The resurgence of Covid-19 infections in places including Australia, Hong Kong and Japan, resulting in reimposition of mobility restrictions, will likely keep the pace of reopening gradual, he said.
Also, geopolitical tensions and the risk of corporate indebtedness may also depress investment sentiment, he added.
"On a more positive note, Singapore may continue to benefit from pharmaceutical and electronics demand. Digital payments and solutions activity may also continue to support the finance and infocomm sectors," said Mr Lee.
While most economists agreed that delayed reopenings of international borders, particularly for travel, will remain a drag on any recovery, some sectors - such as pharmaceuticals, electronics, gold and oil products - are likely to perform relatively better and support exports and gross domestic product (GDP) growth in the second half.
Mr Irvin Seah, senior economist at DBS Bank, said demand for biomedical products, electronic components and semiconductors has remained strong as companies globally turned to digital solutions to overcome the disruptions to business processes.
"The overall manufacturing sector is expected to remain an outperformer for the year," he said.
Enterprise Singapore yesterday upgraded its 2020 forecasts for non-oil domestic exports, projecting 3 per cent to 5 per cent year-on-year growth, compared with an earlier estimate of a 1 per cent to 4 per cent fall.
Those pockets of resilience may still not be enough to reverse the surge in unemployment, as job creation usually lags behind economic growth by several months.
Mr Joshua Yim, chief executive of recruitment firm Achieve Group, said that while his business has picked up slightly after a major plunge during the circuit breaker period, firms are generally still cautious about hiring.
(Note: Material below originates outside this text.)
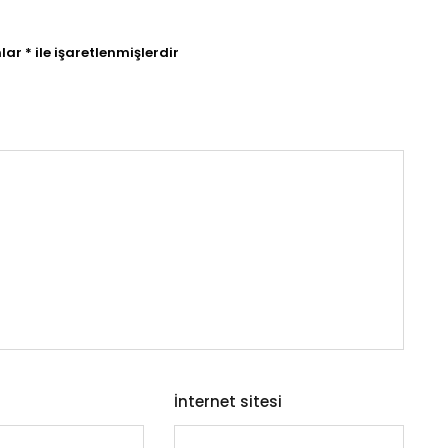
nlar
*
ile işaretlenmişlerdir
İnternet sitesi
Interest in hiring has fallen sharply among clients to just 55 per cent to 60 per cent of that for a typical year, he pointed out. "I think it's quite reflective of employers' confidence."
Some of Mr Yim's clients have said the trajectory of both the pandemic and the economy is still ambiguous, and this is stopping them from hiring or considering retrenchments.
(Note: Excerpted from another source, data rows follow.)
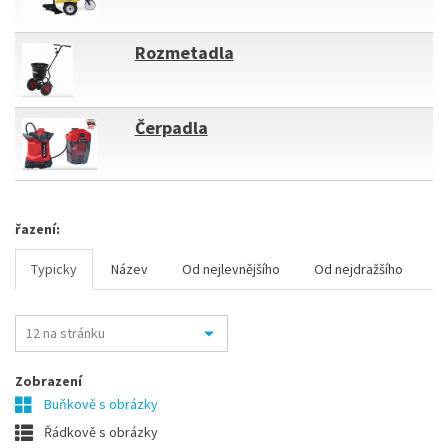
Rozmetadla
Čerpadla
řazení:
Typicky
Název
Od nejlevnějšího
Od nejdražšího
Zobrazení
Buňkově s obrázky
Řádkově s obrázky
But there are sectors where companies are still looking to expand their payroll. Firms are seeking workers in infocommunications technology roles and in manufacturing, especially those in the semiconductor sub-sectors, Mr Yim said.
For instance, precision engineering firm Akribis has been actively hiring, though many candidates are reluctant to sign up as starting salaries have dropped below their expectations.
Akribis chief executive Leow Yong Peng said: "These traditional mechanical engineering, electrical engineering jobs have lost their appeal to the younger generation."
These jobs are fundamental to equipment building and for the company to compete with lower-cost manufacturing bases elsewhere, he said. Also, the Covid-19 travel curbs have made it difficult to hire foreigners, Mr Leow added.
The Ministry of Trade and Industry yesterday updated its full-year GDP forecast to a contraction of 5 per cent to 7 per cent in 2020, compared with the previous forecast range of a 4 per cent to 7 per cent contraction.
Mr Lee of Standard Chartered said he will maintain his 2020 growth forecast of a 6 per cent shrinkage.
DBS' Mr Seah, however, lowered his 2020 forecast to a 6.5 per cent contraction, down from the economy shrinking 5.7 per cent previously. At the same time, he revised up his full-year GDP growth forecast for next year to 5.5 per cent, from an earlier 3.5 per cent.